In AsyncConfig, a named bean orderExecutor defines the pool: a small corePoolSize, a bounded queueCapacity, and a CallerRunsPolicy rejection handler so back-pressure falls back to the calling thread rather than dropping work. @EnableAsync wires Spring's proxy-based async interception, and giving the executor an explicit bean name lets @Async("orderExecutor") target it precisely instead of using the shared default SimpleAsyncTaskExecutor, which spawns unbounded threads.
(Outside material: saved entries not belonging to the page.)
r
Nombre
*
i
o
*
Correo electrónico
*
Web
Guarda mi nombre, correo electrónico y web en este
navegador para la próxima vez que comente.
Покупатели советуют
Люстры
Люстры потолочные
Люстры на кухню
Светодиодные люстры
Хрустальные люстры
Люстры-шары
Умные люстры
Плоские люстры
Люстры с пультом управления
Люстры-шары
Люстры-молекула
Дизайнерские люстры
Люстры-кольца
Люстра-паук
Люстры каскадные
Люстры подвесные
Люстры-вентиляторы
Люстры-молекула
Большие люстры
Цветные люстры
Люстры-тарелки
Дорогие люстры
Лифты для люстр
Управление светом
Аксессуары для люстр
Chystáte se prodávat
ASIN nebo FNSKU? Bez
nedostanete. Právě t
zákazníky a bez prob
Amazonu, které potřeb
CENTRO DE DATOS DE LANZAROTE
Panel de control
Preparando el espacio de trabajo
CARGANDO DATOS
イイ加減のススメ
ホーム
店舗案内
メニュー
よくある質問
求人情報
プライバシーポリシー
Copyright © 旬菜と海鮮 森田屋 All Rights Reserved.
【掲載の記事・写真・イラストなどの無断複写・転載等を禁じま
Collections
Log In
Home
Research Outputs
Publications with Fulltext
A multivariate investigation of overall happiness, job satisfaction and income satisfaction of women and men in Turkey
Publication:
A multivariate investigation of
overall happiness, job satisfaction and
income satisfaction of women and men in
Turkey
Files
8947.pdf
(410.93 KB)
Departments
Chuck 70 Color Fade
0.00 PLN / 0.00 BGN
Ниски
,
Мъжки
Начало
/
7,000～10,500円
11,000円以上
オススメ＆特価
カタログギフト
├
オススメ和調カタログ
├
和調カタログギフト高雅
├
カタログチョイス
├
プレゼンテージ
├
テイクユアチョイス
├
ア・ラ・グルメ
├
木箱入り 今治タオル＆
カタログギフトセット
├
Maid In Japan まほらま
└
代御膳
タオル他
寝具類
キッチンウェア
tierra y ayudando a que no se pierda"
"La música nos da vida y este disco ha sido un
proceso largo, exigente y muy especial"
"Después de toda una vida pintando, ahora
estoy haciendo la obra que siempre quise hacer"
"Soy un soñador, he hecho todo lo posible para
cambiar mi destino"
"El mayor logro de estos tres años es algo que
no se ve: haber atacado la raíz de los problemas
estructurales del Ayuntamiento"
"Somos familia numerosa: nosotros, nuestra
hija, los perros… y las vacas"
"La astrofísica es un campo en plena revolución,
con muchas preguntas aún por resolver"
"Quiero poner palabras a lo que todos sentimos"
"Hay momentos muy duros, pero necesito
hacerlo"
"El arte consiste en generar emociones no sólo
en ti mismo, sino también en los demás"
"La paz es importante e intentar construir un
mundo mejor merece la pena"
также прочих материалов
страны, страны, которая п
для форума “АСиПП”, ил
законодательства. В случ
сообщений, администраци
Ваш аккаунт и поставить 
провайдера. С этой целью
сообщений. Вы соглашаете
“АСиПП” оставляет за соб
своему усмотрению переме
OrderRecalculationService implements the debounce itself. A ConcurrentHashMap of ScheduledFuture per order id tracks the pending run. scheduleRecalculation cancels any in-flight timer for that order and schedules a fresh one on a ThreadScheduledExecutor, so only the final call in a rapid sequence survives the DEBOUNCE delay. When the delay elapses, the scheduled task hands off to recalculate, the @Async("orderExecutor") method, so the actual heavy work runs on the tuned pool rather than the single scheduler thread. The cancel(false) call lets an already-started recompute finish rather than interrupting mid-flight.
OrderController is the trigger surface: a PATCH endpoint updates the order and calls scheduleRecalculation, returning 202 Accepted immediately since the recompute is deferred. The trade-off is eventual consistency — the client sees stale totals for up to the debounce window — which is acceptable for a UI that polls or receives a push once the async result lands. A pitfall worth noting is that @Async self-invocation does not go through the proxy, which is why the scheduling and the async method live so the timer callback invokes the injected bean. Bounding the queue and choosing a sane rejection policy keeps the service stable under load spikes.